(Input data Opens)

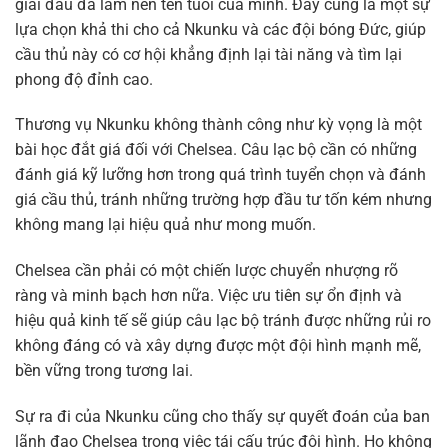
giải đấu đã làm nên tên tuổi của mình. Đây cũng là một sự
lựa chọn khả thi cho cả Nkunku và các đội bóng Đức, giúp
cầu thủ này có cơ hội khẳng định lại tài năng và tìm lại
phong độ đỉnh cao.
Thương vụ Nkunku không thành công như kỳ vọng là một
bài học đắt giá đối với Chelsea. Câu lạc bộ cần có những
đánh giá kỹ lưỡng hơn trong quá trình tuyển chọn và đánh
giá cầu thủ, tránh những trường hợp đầu tư tốn kém nhưng
không mang lại hiệu quả như mong muốn.
Chelsea cần phải có một chiến lược chuyển nhượng rõ
ràng và minh bạch hơn nữa. Việc ưu tiên sự ổn định và
hiệu quả kinh tế sẽ giúp câu lạc bộ tránh được những rủi ro
không đáng có và xây dựng được một đội hình mạnh mẽ,
bền vững trong tương lai.
Sự ra đi của Nkunku cũng cho thấy sự quyết đoán của ban
lãnh đạo Chelsea trong việc tái cấu trúc đội hình. Họ không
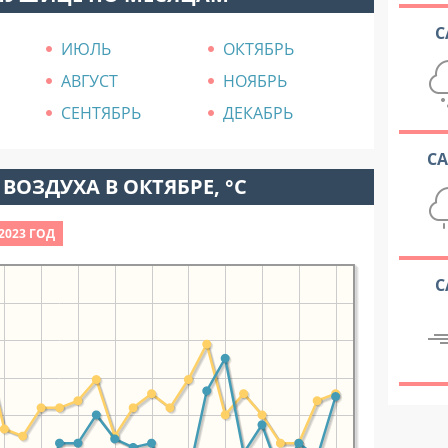
С
ИЮЛЬ
ОКТЯБРЬ
АВГУСТ
НОЯБРЬ
СЕНТЯБРЬ
ДЕКАБРЬ
С
ВОЗДУХА В ОКТЯБРЕ, °C
2023 ГОД
С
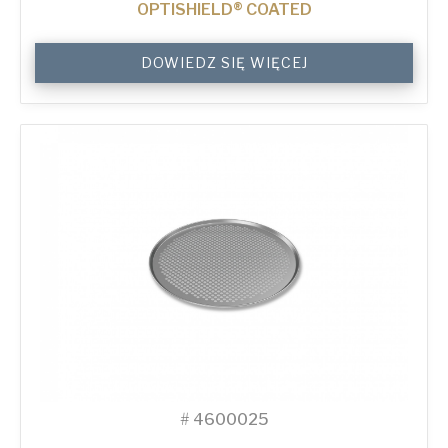
OPTISHIELD® COATED
10"
DOWIEDZ SIĘ WIĘCEJ
Solid
Pizza
Tray
quantity
#
4600025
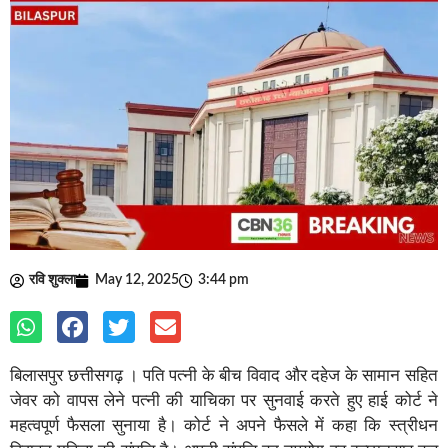
रवि शुक्ला
May 12, 2025
3:44 pm
बिलासपुर छत्तीसगढ़ । पति पत्नी के बीच विवाद और दहेज के सामान सहित
जेवर को वापस लेने पत्नी की याचिका पर सुनवाई करते हुए हाई कोर्ट ने
महत्वपूर्ण फैसला सुनाया है। कोर्ट ने अपने फैसले में कहा कि स्त्रीधन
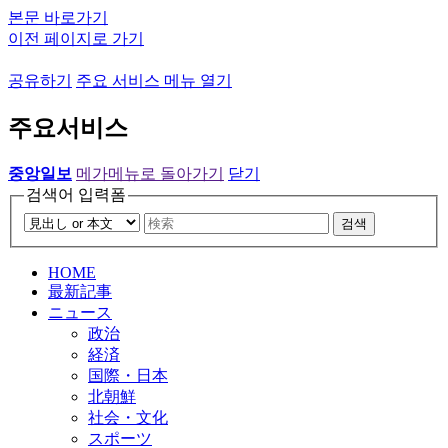
본문 바로가기
이전 페이지로 가기
공유하기
주요 서비스 메뉴 열기
주요서비스
중앙일보
메가메뉴로 돌아가기
닫기
검색어 입력폼
검색
HOME
最新記事
ニュース
政治
経済
国際・日本
北朝鮮
社会・文化
スポーツ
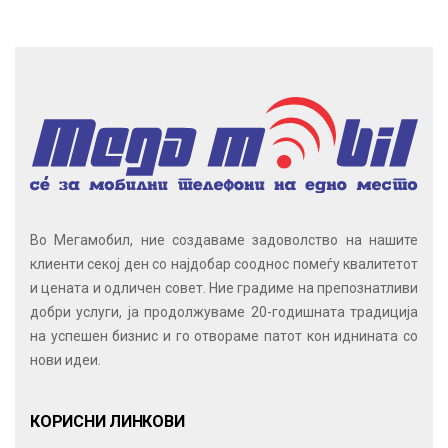
Во Мегамобил, ние создаваме задоволство на нашите
клиенти секој ден со најдобар сооднос помеѓу квалитетот
и цената и одличен совет. Ние градиме на препознатливи
добри услуги, ја продолжуваме 20-годишната традиција
на успешен бизнис и го отвораме патот кон иднината со
нови идеи.
КОРИСНИ ЛИНКОВИ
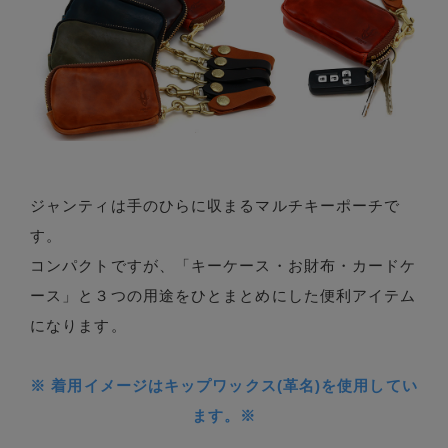
ジャンティは手のひらに収まるマルチキーポーチで
す。
コンパクトですが、「キーケース・お財布・カードケ
ース」と３つの用途をひとまとめにした便利アイテム
になります。
※ 着用イメージはキップワックス(革名)を使用してい
ます。※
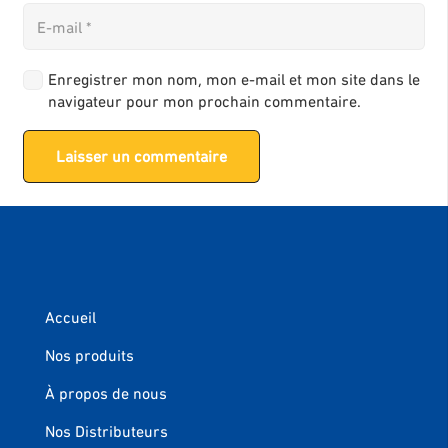
Enregistrer mon nom, mon e-mail et mon site dans le
navigateur pour mon prochain commentaire.
Laisser un commentaire
Accueil
Nos produits
À propos de nous
Nos Distributeurs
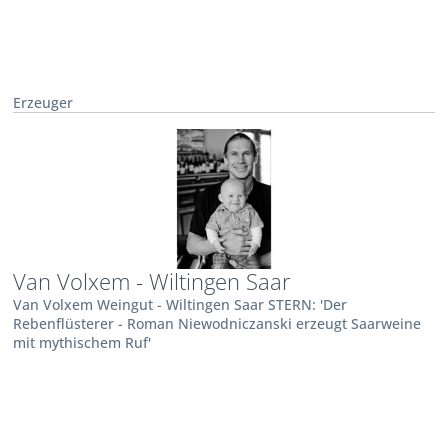
Erzeuger
Van Volxem - Wiltingen Saar
Van Volxem Weingut - Wiltingen Saar STERN: 'Der
Rebenflüsterer - Roman Niewodniczanski erzeugt Saarweine
mit mythischem Ruf'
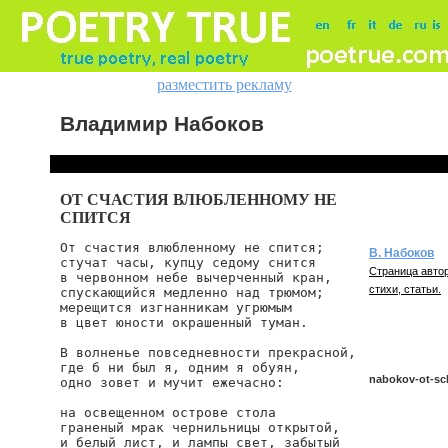
разместить рекламу
Владимир Набоков
ОТ СЧАСТИЯ ВЛЮБЛЕННОМУ НЕ
СПИТСЯ
От счастия влюбленному не спится;

В. Набоков
стучат часы, купцу седому снится

Страница автор
в червонном небе вычерченный кран,

стихи, статьи.
спускающийся медленно над трюмом;

мерещится изгнанникам угрюмым

в цвет юности окрашенный туман.

В волненье повседневности прекрасной,

где б ни был я, одним я обуян,

nabokov-ot-sc
одно зовет и мучит ежечасно:

на освещенном острове стола

граненый мрак чернильницы открытой,

nabokov/ot-sch
и белый лист, и лампы свет, забытый
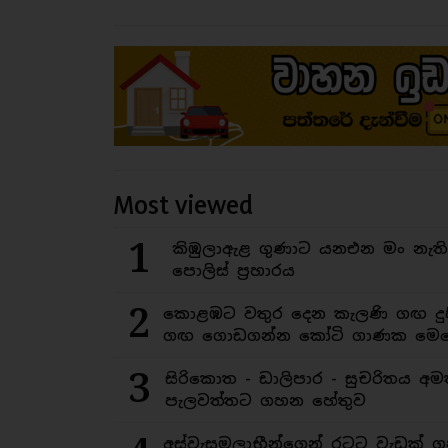
Most viewed
1
කිඹුලාඇළ ගුණාට යනඑන මං නැත
පොලිස් ප්‍රහාරය
2
කොළඹට වතුර දෙන කැලණි ගඟ දුෂ
ගඟ ගොඩගන්න කෝටි ගාණක මෙහ
3
සිරිකොත - ඩාලිපාර - සුචරිතය 
පැලවත්තට ගහන හේතුව
අස්වැසුමලාභීන්ගෙන් රටට වැඩක් ග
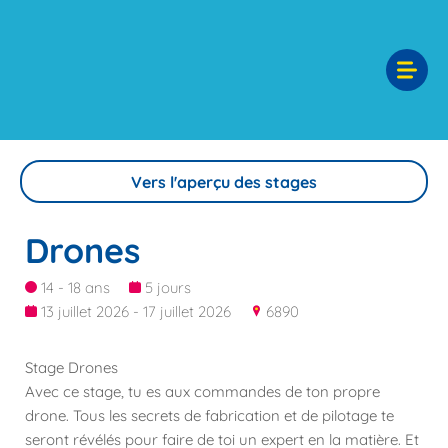
Vers l'aperçu des stages
Drones
14 - 18 ans
5 jours
13 juillet 2026 - 17 juillet 2026
6890
Stage Drones
Avec ce stage, tu es aux commandes de ton propre
drone. Tous les secrets de fabrication et de pilotage te
seront révélés pour faire de toi un expert en la matière. Et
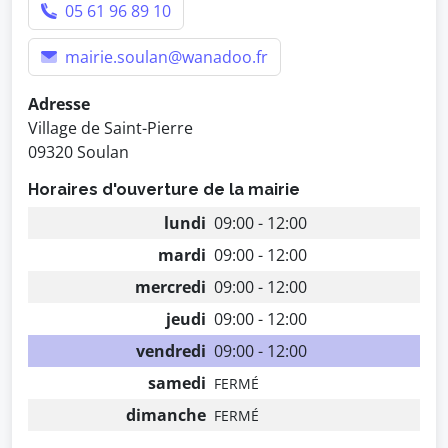
05 61 96 89 10
mairie.soulan@wanadoo.fr
Adresse
Village de Saint-Pierre
09320 Soulan
Horaires d'ouverture de la mairie
lundi
09:00 - 12:00
mardi
09:00 - 12:00
mercredi
09:00 - 12:00
jeudi
09:00 - 12:00
vendredi
09:00 - 12:00
samedi
FERMÉ
dimanche
FERMÉ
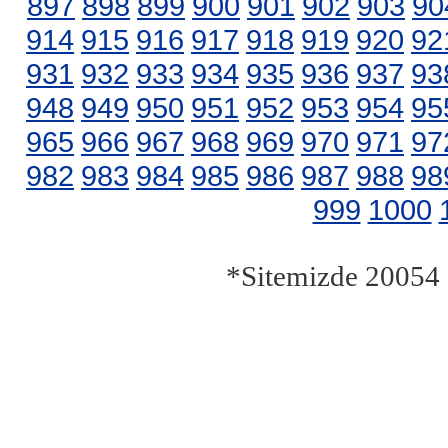
897
898
899
900
901
902
903
90
914
915
916
917
918
919
920
92
931
932
933
934
935
936
937
93
948
949
950
951
952
953
954
95
965
966
967
968
969
970
971
97
982
983
984
985
986
987
988
98
999
1000
*Sitemizde 20054 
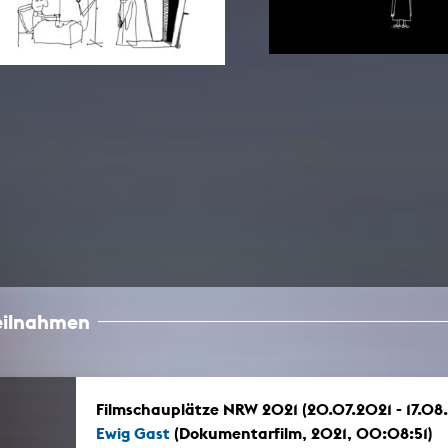
In Erinnerung
Publikationen Lehrende
Top 10 Ausleihe
Meldestelle Hinweisgeberschutzg
Rara
Open Access
AGG-Beschwerdestelle
teilnahmen
Filmschauplätze NRW 2021 (20.07.2021 - 17.08
Ewig Gast
(Dokumentarfilm, 2021, 00:08:51)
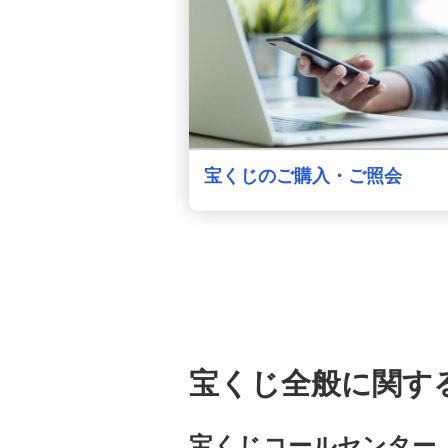
宝くじのご購入・ご照会
宝くじ全般に関す
宝くじコールセンター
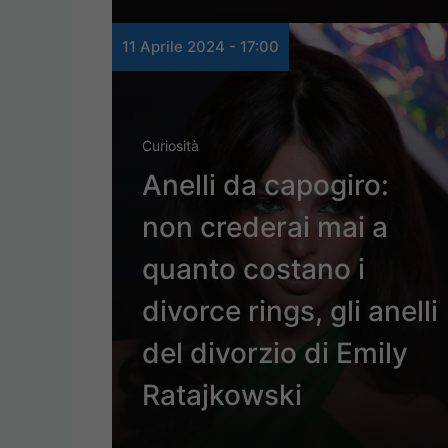
11 Aprile 2024 - 17:00
Curiosità
Anelli da capogiro:
non crederai mai a
quanto costano i
divorce rings, gli anelli
del divorzio di Emily
Ratajkowski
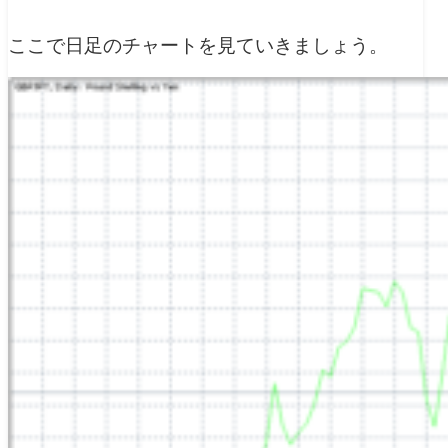
ここで日足のチャートを見ていきましょう。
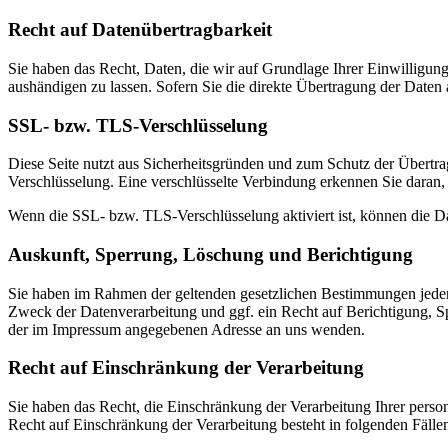
Recht auf Datenübertragbarkeit
Sie haben das Recht, Daten, die wir auf Grundlage Ihrer Einwilligung 
aushändigen zu lassen. Sofern Sie die direkte Übertragung der Daten a
SSL- bzw. TLS-Verschlüsselung
Diese Seite nutzt aus Sicherheitsgründen und zum Schutz der Übertrag
Verschlüsselung. Eine verschlüsselte Verbindung erkennen Sie daran, 
Wenn die SSL- bzw. TLS-Verschlüsselung aktiviert ist, können die Dat
Auskunft, Sperrung, Löschung und Berichtigung
Sie haben im Rahmen der geltenden gesetzlichen Bestimmungen jeder
Zweck der Datenverarbeitung und ggf. ein Recht auf Berichtigung, 
der im Impressum angegebenen Adresse an uns wenden.
Recht auf Einschränkung der Verarbeitung
Sie haben das Recht, die Einschränkung der Verarbeitung Ihrer pers
Recht auf Einschränkung der Verarbeitung besteht in folgenden Fälle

(Input data Closes)

* _How to complete this task_
Check each line of the records for the word "Verschlüsselung" and extract those that contain it.

* _Response to this exercise_
SSL- bzw. TLS-Verschlüsselung
Verschlüsselung. Eine verschlüsselte Verbindung erkennen Sie daran, 
Wenn die SSL- bzw. TLS-Verschlüsselung aktiviert ist, können die Dat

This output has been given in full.